By Slow Boat to Djakarta
Sir: TIME is banned in this country. I daresay that I am one of the very few people who have the honor of reading it. A friend in the States sends it regularly simply by removing the cover to avoid postal detection. Sea mail from the States takes two months to reach here, and the latest issue of TIME I have read is May 10. The article "Lincoln and Modern America" is an excellent one. Please pass my compliments to the author.

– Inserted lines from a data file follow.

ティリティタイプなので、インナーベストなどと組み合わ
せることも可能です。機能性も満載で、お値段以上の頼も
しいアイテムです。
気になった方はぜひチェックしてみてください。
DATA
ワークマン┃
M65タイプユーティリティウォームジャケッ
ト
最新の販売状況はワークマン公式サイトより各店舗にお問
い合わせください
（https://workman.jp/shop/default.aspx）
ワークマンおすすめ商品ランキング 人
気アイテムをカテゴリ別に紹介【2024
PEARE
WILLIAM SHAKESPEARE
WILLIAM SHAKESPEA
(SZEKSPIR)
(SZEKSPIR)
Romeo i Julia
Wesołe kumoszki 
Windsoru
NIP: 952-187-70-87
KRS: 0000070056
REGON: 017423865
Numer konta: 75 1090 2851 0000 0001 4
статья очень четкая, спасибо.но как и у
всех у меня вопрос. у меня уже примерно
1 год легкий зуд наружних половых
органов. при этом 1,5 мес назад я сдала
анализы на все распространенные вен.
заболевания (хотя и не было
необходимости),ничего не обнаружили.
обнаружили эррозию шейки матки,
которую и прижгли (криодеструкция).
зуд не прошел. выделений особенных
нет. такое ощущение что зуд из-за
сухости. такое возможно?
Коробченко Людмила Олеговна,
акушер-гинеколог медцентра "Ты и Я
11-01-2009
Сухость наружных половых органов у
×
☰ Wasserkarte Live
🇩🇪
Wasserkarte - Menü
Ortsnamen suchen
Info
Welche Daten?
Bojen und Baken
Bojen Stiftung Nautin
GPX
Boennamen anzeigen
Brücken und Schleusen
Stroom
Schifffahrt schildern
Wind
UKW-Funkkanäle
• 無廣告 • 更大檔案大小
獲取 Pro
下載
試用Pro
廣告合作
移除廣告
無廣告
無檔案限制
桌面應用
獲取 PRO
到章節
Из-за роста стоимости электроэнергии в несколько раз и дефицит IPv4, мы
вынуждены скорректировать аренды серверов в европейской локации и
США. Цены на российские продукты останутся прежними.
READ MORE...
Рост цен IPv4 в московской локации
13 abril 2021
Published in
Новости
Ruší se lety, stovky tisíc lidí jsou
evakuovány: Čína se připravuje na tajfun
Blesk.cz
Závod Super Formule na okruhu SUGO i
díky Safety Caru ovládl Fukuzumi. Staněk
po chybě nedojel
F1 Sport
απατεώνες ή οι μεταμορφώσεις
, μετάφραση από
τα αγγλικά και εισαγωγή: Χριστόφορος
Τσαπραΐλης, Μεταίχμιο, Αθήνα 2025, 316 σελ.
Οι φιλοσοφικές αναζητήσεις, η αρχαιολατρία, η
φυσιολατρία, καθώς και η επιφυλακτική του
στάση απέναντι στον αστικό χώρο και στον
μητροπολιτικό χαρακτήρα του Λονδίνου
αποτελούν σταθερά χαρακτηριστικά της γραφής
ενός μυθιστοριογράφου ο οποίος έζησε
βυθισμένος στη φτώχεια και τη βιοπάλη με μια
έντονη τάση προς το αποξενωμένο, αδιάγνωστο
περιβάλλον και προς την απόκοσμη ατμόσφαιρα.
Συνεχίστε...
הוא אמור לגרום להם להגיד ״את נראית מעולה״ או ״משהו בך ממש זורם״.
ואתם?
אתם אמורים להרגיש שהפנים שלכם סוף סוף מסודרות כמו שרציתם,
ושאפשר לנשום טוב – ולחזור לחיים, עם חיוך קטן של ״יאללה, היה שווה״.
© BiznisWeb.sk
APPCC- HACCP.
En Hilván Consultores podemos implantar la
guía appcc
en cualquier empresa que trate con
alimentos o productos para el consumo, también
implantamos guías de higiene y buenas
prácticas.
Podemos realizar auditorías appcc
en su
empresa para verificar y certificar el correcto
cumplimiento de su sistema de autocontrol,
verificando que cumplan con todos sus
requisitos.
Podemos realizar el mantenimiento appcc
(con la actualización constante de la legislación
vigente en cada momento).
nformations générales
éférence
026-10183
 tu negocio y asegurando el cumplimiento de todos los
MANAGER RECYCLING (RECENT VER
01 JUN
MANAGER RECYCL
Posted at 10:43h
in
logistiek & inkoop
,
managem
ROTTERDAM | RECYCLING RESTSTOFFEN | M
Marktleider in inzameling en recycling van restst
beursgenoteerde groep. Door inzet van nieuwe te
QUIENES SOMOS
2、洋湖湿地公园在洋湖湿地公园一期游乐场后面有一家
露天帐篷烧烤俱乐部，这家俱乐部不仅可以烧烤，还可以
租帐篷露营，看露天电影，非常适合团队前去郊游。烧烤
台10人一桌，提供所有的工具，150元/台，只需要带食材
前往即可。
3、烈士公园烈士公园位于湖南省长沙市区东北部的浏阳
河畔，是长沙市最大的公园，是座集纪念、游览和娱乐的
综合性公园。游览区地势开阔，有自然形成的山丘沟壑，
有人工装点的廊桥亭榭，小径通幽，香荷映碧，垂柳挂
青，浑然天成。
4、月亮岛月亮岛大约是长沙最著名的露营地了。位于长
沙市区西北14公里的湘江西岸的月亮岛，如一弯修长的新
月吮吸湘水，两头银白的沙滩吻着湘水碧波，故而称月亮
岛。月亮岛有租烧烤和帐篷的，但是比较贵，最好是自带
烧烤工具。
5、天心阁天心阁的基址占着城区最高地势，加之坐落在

Could he be the same person who wrote the article "The Age of Anxiety," which appeared in TIME, March 31, 1961?
Liu JUNG SIN
Djakarta, Indonesia
> Yes.--ED. *
*The Edict of Jan. 6, 1833 ordered all Christians to renounce their faith and, in token of the sincerity of their recantation, to trample the crucifix underfoot. The Peace of June 9, 1885 marked the end of Chinese influence over what is now South Viet Nam and subsequently the advent of French Indo-China.